Big numbers without context are rife in discussions about climate change (not to mention the state of the nation’s economy). I find it annoying: if you say you will eliminate XX tons of CO2 but don’t provide context or state it as a percentage of what’s possible, it isn’t informative.
But providing context often isn’t easy, as Natalie Angier points out in a N.Y. Times article about Fermi problems.
Fermi problems (named for the physicist, who used them as brain refreshers with his atom bomb team), take a big question and break it down to smaller components to get an estimated answer. One question the article posits is, if you take all the miles Americans drive in a year, how far into space would it go? What’s revealed in the process can be as revealing as the answer itself. Unraveling the question flexes the brain with news ways of thinking, and gives communicators new ways to get the point across, too. It can tell a story of sorts, and make the abstract real.
In answering the miles question, you find out how many miles the average person drives (per Angier’s mechanic, it’s about 12,000). Say there is one car for every two Americans, that’s 150 million times 12,000, or 2 trillion miles. Then note that Pluto, the unplanet, is only 3 billion miles from here, and you’ve got a nice way to make the staggering concept of all those miles driven more concrete.
Angier also looks at a topical problem: how much cropland is needed if we decide to fuel our cars solely with corn-based ethanol? Lawrence Weinstein, co-author of a book* on Fermi problems, uses calories consumed as the starting point. There are 30,000 calories in a gallon of gas, and the average car uses a gallon or two a day. Since a person needs only 2,000 to 3,000 calories a day, Weinstein says, we’d need “20 times more farmland, so this could be a bad idea.”
You can also help people comprehend amorphous figures by translating them into everyday concepts. For instance, to show how much bigger 1 billion is than 1 million, you could point out that 1 million seconds equals 10 days, and 1 billion seconds runs to about 32 years. Neat.

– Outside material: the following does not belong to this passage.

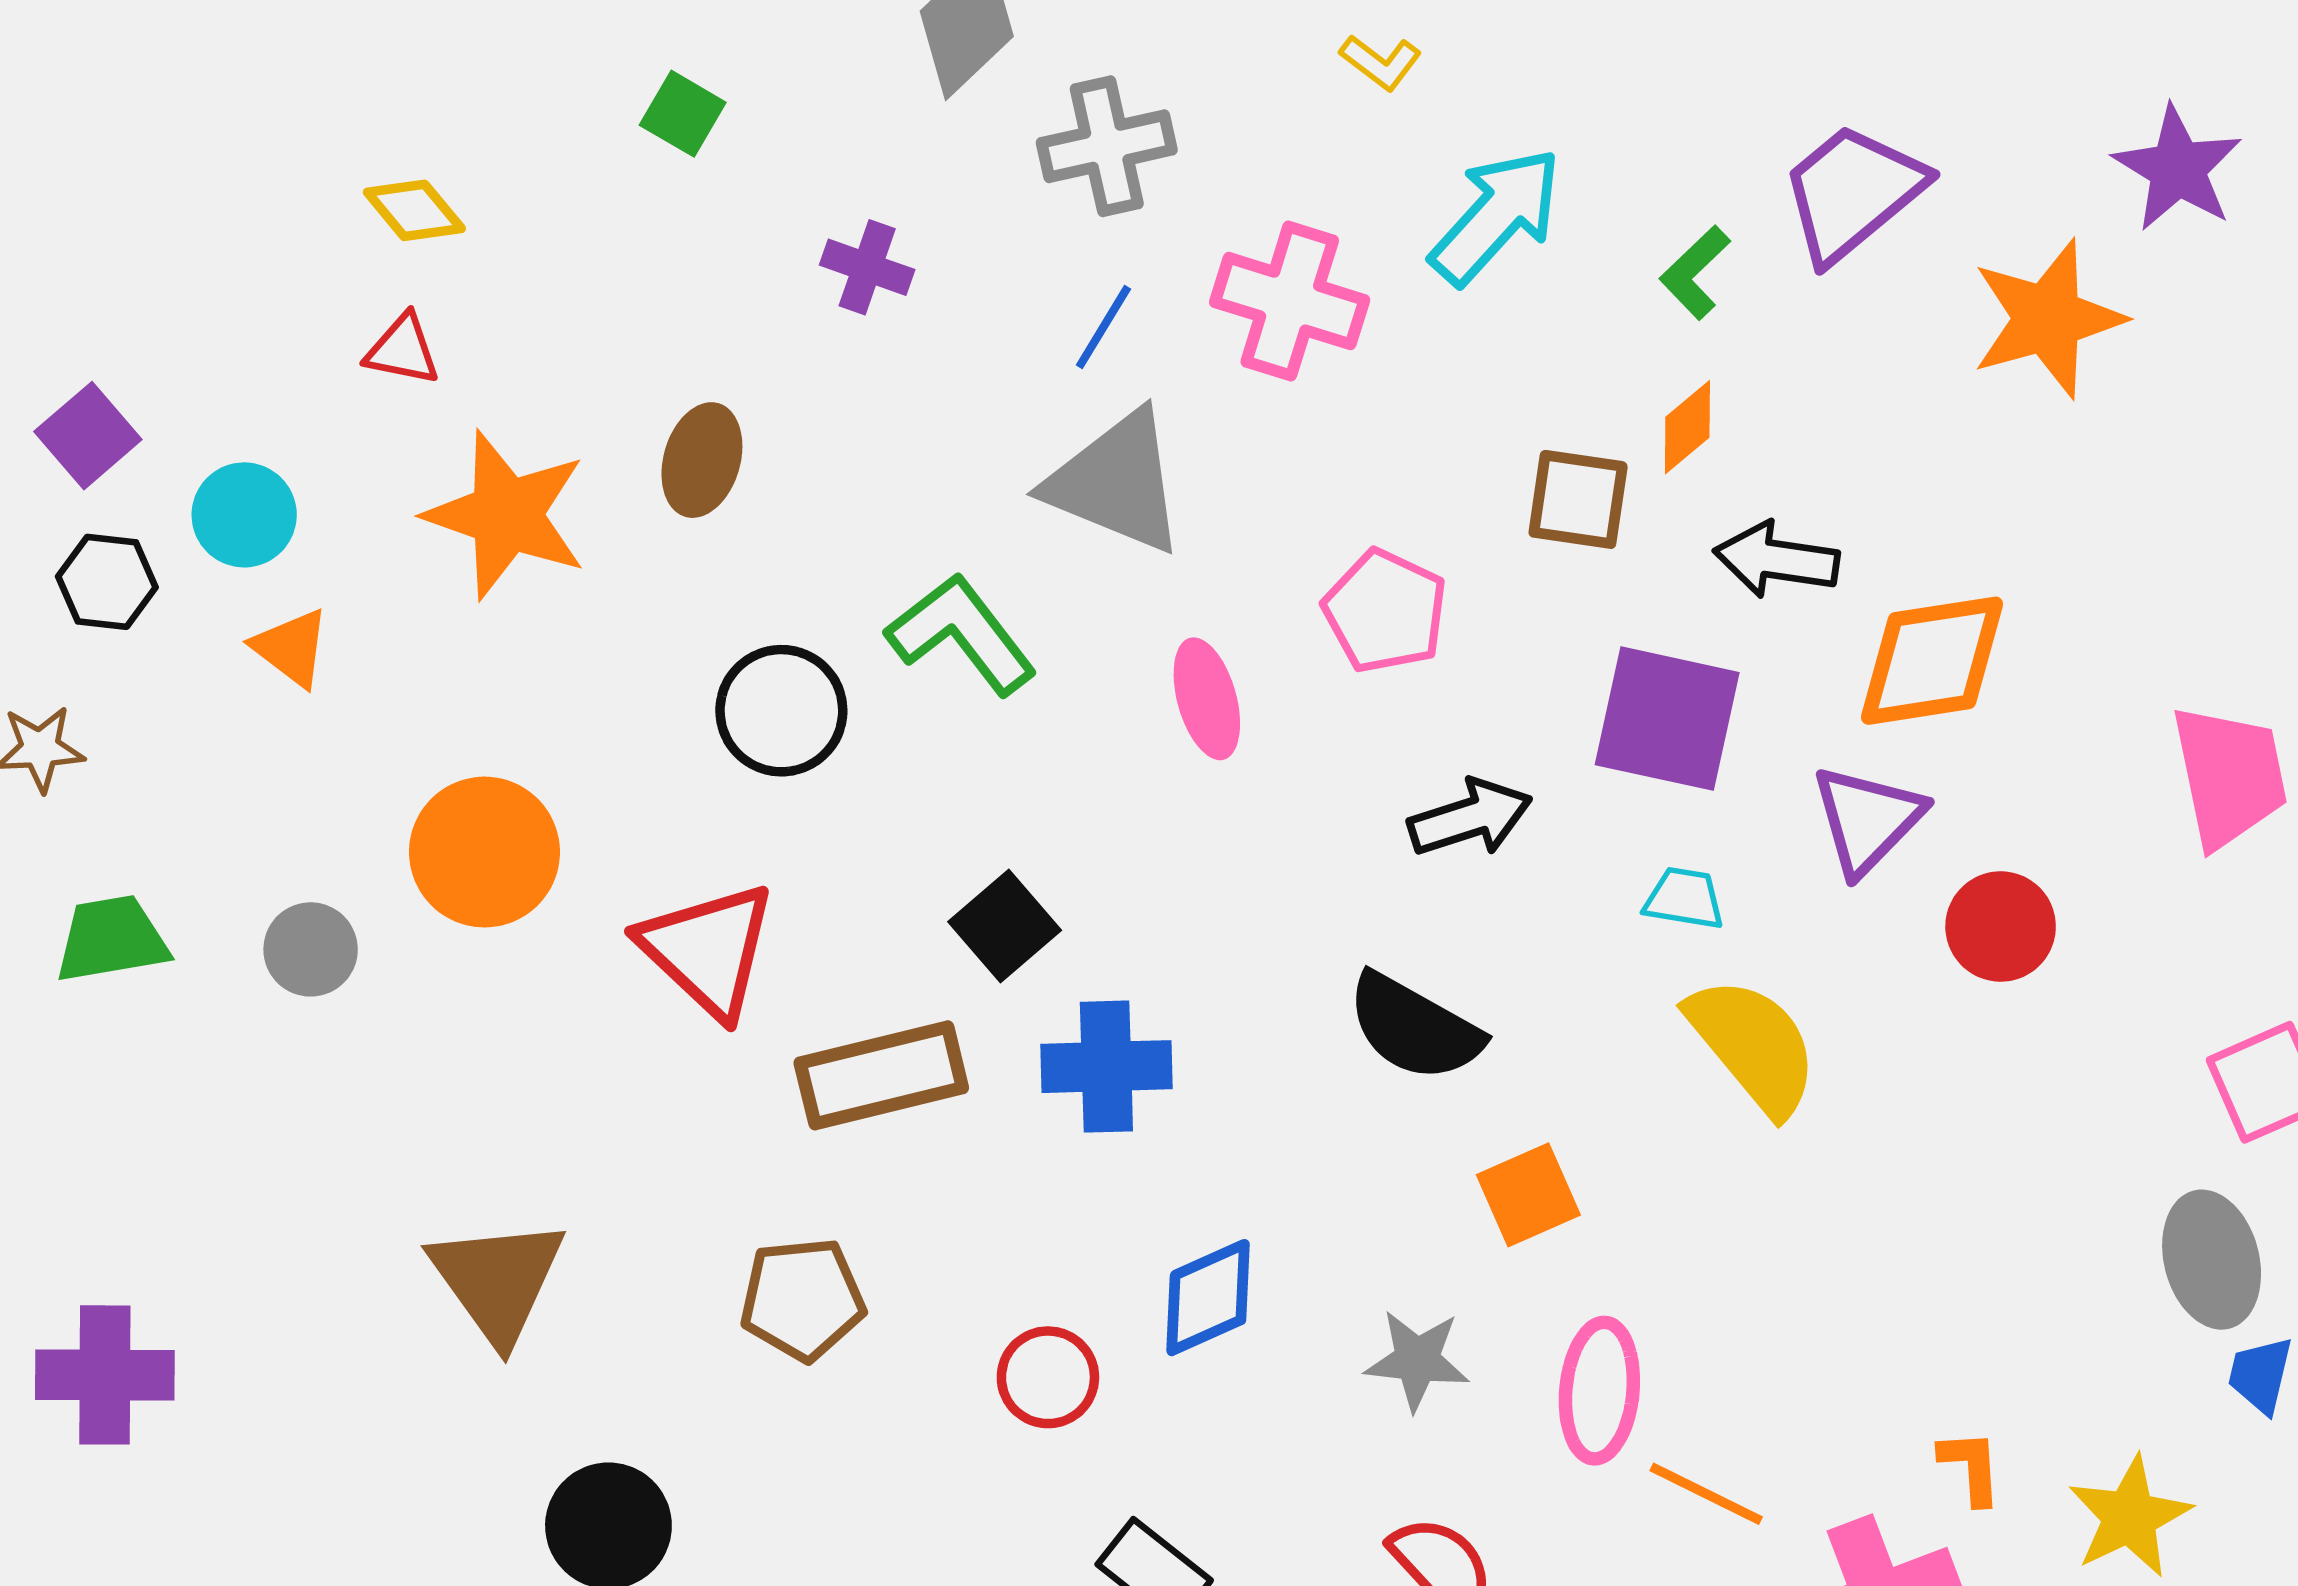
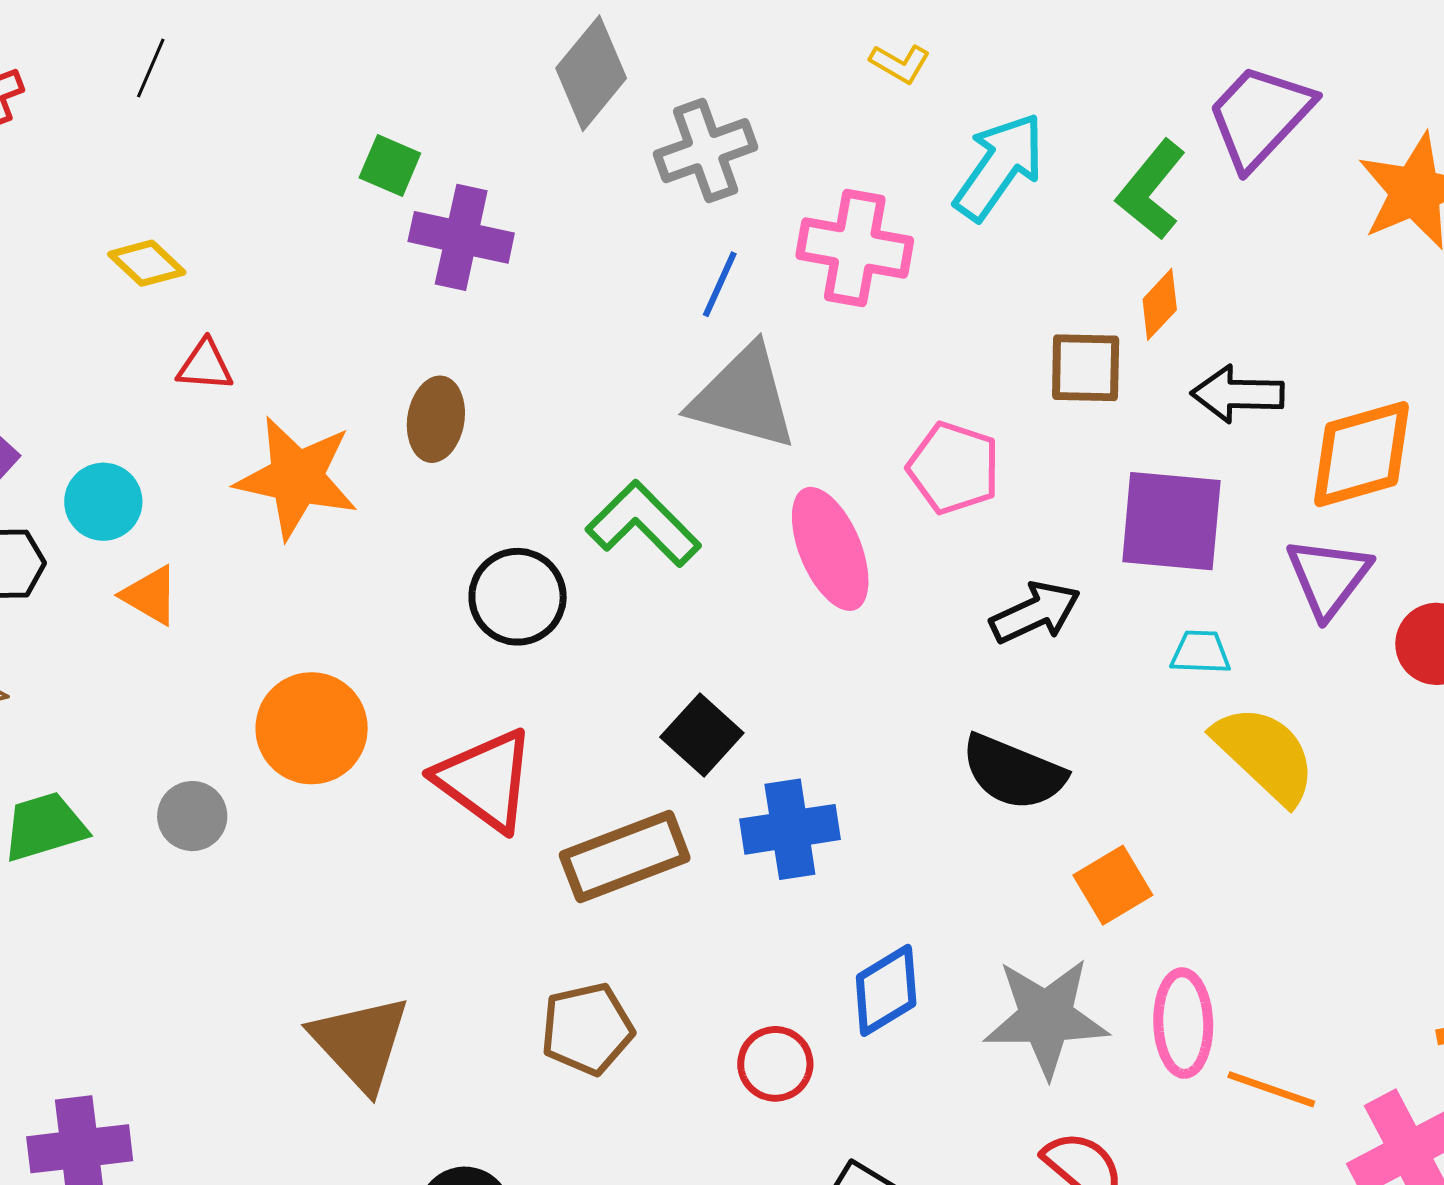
yellow diamond: (414, 210) -> (147, 263), moved
purple cross: (867, 267) -> (461, 237), moved, size x1.5
green L-shape: (1695, 272) -> (1151, 190), size x1.4
pink ellipse: (1207, 699) -> (830, 549), size x1.4
gray star: (1417, 1360) -> (1046, 1017), size x1.6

If you’ve made it this far, I’d love to know if anyone has ideas for relating carbon equivalents. I want to see an alternative to “the equivalent of taking XXX cars off the road.” Just how much CO2 does a car produce? Taking it off the road for how long? It muddies the issue, provides no simple, concrete image, and says nothing about the amount of pollution relative to the problem.
*Guesstimation: Solving the Worlds Problems on the Back of a Cocktail Napkin, by John A. Adam and Lawrence Weinstein. We have to love this, given how Thinkshift got started.